Thanks for giving everyone the benefit of your experience and I am very sorry about what happened to your horse


----------



## Theresa_F (3 July 2008)

Huge words of wisdom.

Cairo has one eye - but this was due to cancer.  His remaining eye this year is failing in sight due to old age - he is very long sighted.

His eye has been a bit weeping with tears but I put this down to me taking his mask off at night due to his poor eyesight.  His mask is back on 24 x 7 but if his eye still weeps, vet will be out immediately.

Years ago, Miss Delia my TB had a bit of a runny and gunky eye.  I had the vet out with people saying it was nothing to worry about.  She never had eye problems before, hence I was concerned.

Poor old girl had to have sedation and her eye ducts flushed - they were blocked with pus.  There then followed steriods and antibotics for two weeks.

If eyes watery and are not cleared up within a couple of days of being masked and bathed - get a vet out - better safe than sorry.


----------



## CrazyMare (3 July 2008)

And what is your horses eyes and health worth?

I have just had my mare treated for really gunky eyes, I estimate the bill to be around £75-100 when I get it, for the time, drugs and expertise. Given as my horse is priceless to me I find that more than acceptable.

If you can't afford it, maybe you should reconsider owning horses...


----------



## Theresa_F (3 July 2008)

I think it is not that most people can't afford it, but that a watery eye does not always give much concern.  People said I was wasting money on Delia and that it was just dust bothering her, but as said, it was a rather nasty infection in the eye ducts.

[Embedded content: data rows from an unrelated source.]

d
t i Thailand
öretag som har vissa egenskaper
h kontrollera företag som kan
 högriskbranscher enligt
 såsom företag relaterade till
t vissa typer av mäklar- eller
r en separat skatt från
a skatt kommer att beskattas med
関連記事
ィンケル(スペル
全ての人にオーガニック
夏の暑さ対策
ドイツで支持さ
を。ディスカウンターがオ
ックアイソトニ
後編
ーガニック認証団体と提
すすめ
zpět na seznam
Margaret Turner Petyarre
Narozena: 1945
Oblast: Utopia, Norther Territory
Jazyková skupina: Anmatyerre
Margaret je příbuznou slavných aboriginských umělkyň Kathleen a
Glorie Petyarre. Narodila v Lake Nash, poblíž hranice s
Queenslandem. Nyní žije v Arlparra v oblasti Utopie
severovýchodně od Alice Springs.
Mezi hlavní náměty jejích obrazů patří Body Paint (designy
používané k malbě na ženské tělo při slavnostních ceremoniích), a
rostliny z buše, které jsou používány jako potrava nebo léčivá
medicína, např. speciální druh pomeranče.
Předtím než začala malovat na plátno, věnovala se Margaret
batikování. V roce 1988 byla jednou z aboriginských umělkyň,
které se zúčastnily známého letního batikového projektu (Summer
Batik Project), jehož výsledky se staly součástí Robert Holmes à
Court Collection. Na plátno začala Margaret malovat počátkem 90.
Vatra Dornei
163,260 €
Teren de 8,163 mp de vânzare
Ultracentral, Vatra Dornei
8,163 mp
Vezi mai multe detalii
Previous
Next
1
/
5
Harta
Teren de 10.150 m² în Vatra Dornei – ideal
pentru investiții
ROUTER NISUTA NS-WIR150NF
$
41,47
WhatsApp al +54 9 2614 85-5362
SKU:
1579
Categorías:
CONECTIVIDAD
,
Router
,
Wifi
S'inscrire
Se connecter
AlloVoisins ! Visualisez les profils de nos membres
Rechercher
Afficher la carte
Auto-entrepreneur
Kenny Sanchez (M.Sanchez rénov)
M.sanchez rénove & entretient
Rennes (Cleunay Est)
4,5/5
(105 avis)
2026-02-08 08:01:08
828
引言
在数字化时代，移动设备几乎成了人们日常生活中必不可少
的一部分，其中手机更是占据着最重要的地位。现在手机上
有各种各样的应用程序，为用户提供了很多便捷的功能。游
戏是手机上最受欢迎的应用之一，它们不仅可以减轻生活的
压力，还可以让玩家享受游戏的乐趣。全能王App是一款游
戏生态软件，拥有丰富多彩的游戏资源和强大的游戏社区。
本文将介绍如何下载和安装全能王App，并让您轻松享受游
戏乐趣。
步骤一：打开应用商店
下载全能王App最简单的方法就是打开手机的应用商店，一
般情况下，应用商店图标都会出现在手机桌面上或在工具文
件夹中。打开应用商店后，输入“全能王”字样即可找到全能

Eyes that are leaking green gunk or are swollen should never be left.


----------



## Thistle (3 July 2008)

Echo all this advice, i have a uveitis horse, she is sound and in work with careful management.


----------



## Daisychain (3 July 2008)

I had a mare which had conjunctivitis, then she got an ulcer in it, it took weeks to come right.


----------



## kerilli (3 July 2008)

Great advice, especially about how to put creams in eyes... must admit, i've tried to put cream in from the tube, won't ever make that mistake again. 
THANKYOU.


----------



## Llwyncwn (3 July 2008)

Great advice Barb for everyone.  Barbara is our yard expert on eyes and liver damage.  She is like a JRT and if she gets her teeth into something, she wont give up (she is also on first name terms with Prof. Derek Knottenbelt)


----------



## Box_Of_Frogs (4 July 2008)

Thanks all - help spread the word to save other horses from going through what Sunny went through. As we speak, SJ-Showjumper is making me a siggy strip coz I'm useless and I hope the pic of Sunny in the fabulous eye socket protector (for safe travelling) that Helen Reader (saddler) made him will be in it. He looks like a pirate! Everyone at the yard was dreadfully disappointed that it wasn't pink!!! Thanks SJS - you're a poppet! By the way, if The Prof (blessed be he) is reading this, my marriage proposal is in the post.


----------



## alsxx (4 July 2008)

I agree with everything said here, however I'd be interested to know why vets still show you how to put cream in their eyes from the tubes if its that dangerous? I had vet out earlier in the year for an eye injury and was only shown how to administer the ointment directly from the tube.


----------



## Box_Of_Frogs (4 July 2008)

alsxx - the specialist nurses in the horspital where Sunny eventually had his eye removed also showed me how to do it just with the pointy end. I think the nurses and vets do it so regularly that they are very good at doing it. But the average horse owner (hopefully) will never need to develop the level of expertise that comes with years and years of doing it. Common sense, lateral thinking and the fact that ir works is all that is behind the finger method. Like I said earlier though, I am stunned that the drug companies haven't come up with a safe applicator, eg one with a broader cube of foam rubber or something on the end. Anyone got any contacts?


----------



## TicTac (5 July 2008)

My horse has been diagnosed with conjuntivitis in one eye only and perscribed a cream which I have to say she is fairly tolerant of me putting in. She does wear a fly mask during the day but not at night. The eye is still weeping and now the skin below has become all crusty and sore. I bath it every day with water and cotton wool used only once. I then apply a little bit of vaseline to try and help waterproof the area below the eye. Should I call the vet again? She has had this condition for just over two weeks. She also suffers badly from fly bites and I try to keep her covered as much as possible even in the stable. She has very soft and sensitive skin.


----------



## Box_Of_Frogs (5 July 2008)

TicTac - have PMed you


----------



## lynneb84 (11 July 2016)

I am glad I have read this tonight.  My cob has been having tears come out his eyes all the time and green stuff congregating at his tear ducts. I asked the yard owner who I bought him off 5 weeks ago if I should get a vet and she said no he will be fine just use wet cold tea bags and he will be OK it's just dust causing it and that some horses do just get watery eyes like that.  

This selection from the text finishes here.